Friday, March 26, 2010

Nest Box Installation

With the imminent arrival of the Prothonotary Warblers (Protonotaria citrea), we have been eagerly completing preparations for Project PROTHO (Year II) at the Audubon Center at Francis Beidler Forest!
As previously written here, with a great deal of help from our volunteers, South Carolina Master Naturalists and 5th grade students at Orangeburg County's St. James Gaillard Elementary School, we have been able to assemble 250 nest boxes for the Prothonotary Warblers and Project PROTHO! Over several days earlier this month, Audubon staff and volunteers trekked out into the swamp laden with these same bird houses. We picked tracts of swamp that were previously logged of Bald Cypress (Taxodium distichum) trees.  Prothonotary Warblers love to nest cavities. Unfortunately, trees tend to only develop cavities as they become older.  Therefore, where the swamp has been logged and trees are absent or too young to have cavities, Prothonotary Warblers cannot find adequate nesting sites to raise their young. Project PROTHO is attempting to increase Prothonotary Warbler numbers in these degraded areas by putting in substitute nesting cavities.  Cue the fabulously refurbished milk/juice carton nesting boxes! 
Volunteers and staff have gone out on four occasions to place nest boxes.  Last week, we went to a site south of Hwy 453 and waded out into the thigh-deep and cold water. Jeff Mollenhauer, Audubon South Carolina's Director of Bird Conservation, directed the placement of the nest boxes. Boxes were placed every 25 meters along the creek channel and secured with strapping tape to the trunks of trees that appeared likely to have water at their bases once the water level inevitably drops in the warmer weather. Distance is necessary between boxes so pairs of nesting Prothonotary Warblers won’t be competing over the same space.

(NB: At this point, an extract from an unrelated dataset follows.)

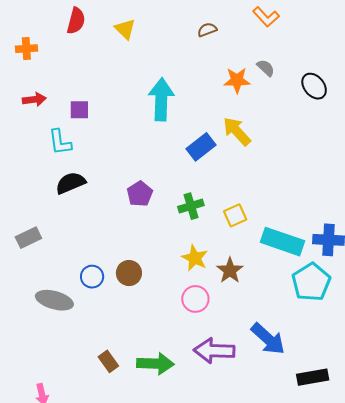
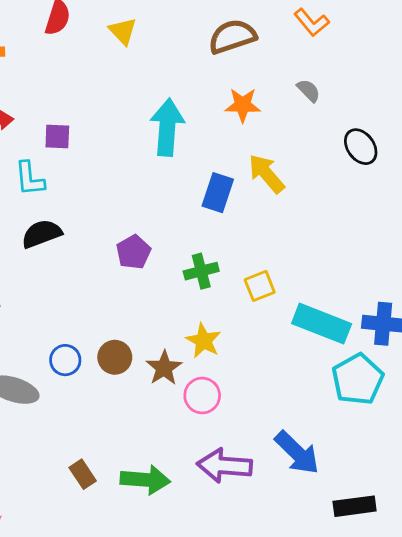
brown semicircle: (207, 30) -> (232, 36), size x1.8
orange star: (237, 80) -> (243, 105), moved
black ellipse: (314, 86) -> (361, 147), moved
blue rectangle: (201, 147) -> (218, 193), turned -36
brown star: (230, 270) -> (164, 368), moved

Volunteers were able to get into the ‘heart of the swamp’ and see places not seen when visiting our boardwalk or paddling on our canoe trips.  However, it was not all fun and games.  A few were unlucky enough to find out how cold the water is during the month of March. Beware folks!  When wading through thigh-deep water, cypress knees and underwater obstacles add to the challenge of staying on your feet!

With our nest boxes up and ready throughout the swamp, we eagerly await, with binoculars and camera in hand, for the return of the first Prothonotary Warbler. Let spring migration and the breeding season begin!

Images by Mark Musselman and John Fisk (he's been on every installation trip!)